On Sat, Oct 29, 2022 at 05:54:44PM -0700, Nadav Amit wrote:
On Oct 29, 2022, at 5:15 PM, Mike Kravetz mike.kravetz@oracle.com wrote:
zap_page_range is a bit confusing. It appears that the passed range can span multiple vmas. Otherwise, there would be no do while loop. Yet, there is only one mmu_notifier_range_init call specifying the passed vma.
It appears all callers pass a range entirely within a single vma.
The modifications above would work for a range within a single vma. However, things would be more complicated if the range can indeed span multiple vmas. For multiple vmas, we would need to check the first and last vmas for pmd sharing.
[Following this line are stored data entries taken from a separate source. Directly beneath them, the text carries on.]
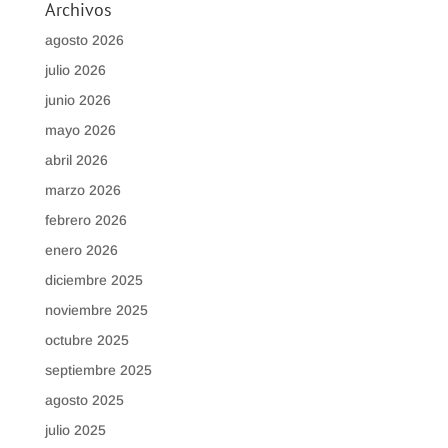
Archivos
agosto 2026
julio 2026
junio 2026
mayo 2026
abril 2026
marzo 2026
febrero 2026
enero 2026
diciembre 2025
noviembre 2025
octubre 2025
septiembre 2025
agosto 2025
julio 2025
Anyone know more about this seeming confusing behavior? Perhaps, range spanning multiple vmas was left over earlier code?
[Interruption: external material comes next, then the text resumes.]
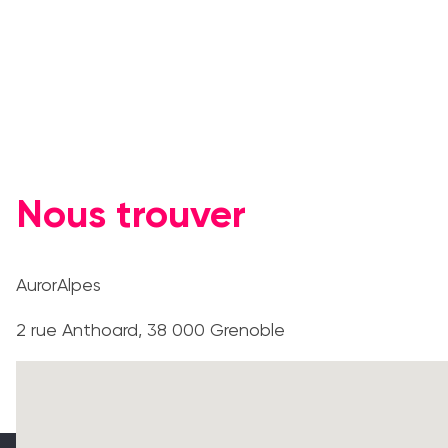
Nous trouver
AurorAlpes
2 rue Anthoard, 38 000 Grenoble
I don’t have personal knowledge, but I noticed that it does not make much sense, at least for MADV_DONTNEED. I tried to batch the TLB flushes across VMAs for madvise’s. [1]
The loop comes from 7e027b14d53e ("vm: simplify unmap_vmas() calling convention", 2012-05-06), where zap_page_range() was used to replace a call to unmap_vmas() because the patch wanted to eliminate the zap details pointer for unmap_vmas(), which makes sense.
I didn't check the old code, but from what I can tell (and also as Mike pointed out) I don't think zap_page_range() in the lastest code base is ever used on multi-vma at all. Otherwise the mmu notifier is already broken - see mmu_notifier_range_init() where the vma pointer is also part of the notification.
Perhaps we should just remove the loop?
Need to get to it sometime.
[1] https://lore.kernel.org/lkml/20210926161259.238054-7-namit@vmware.com/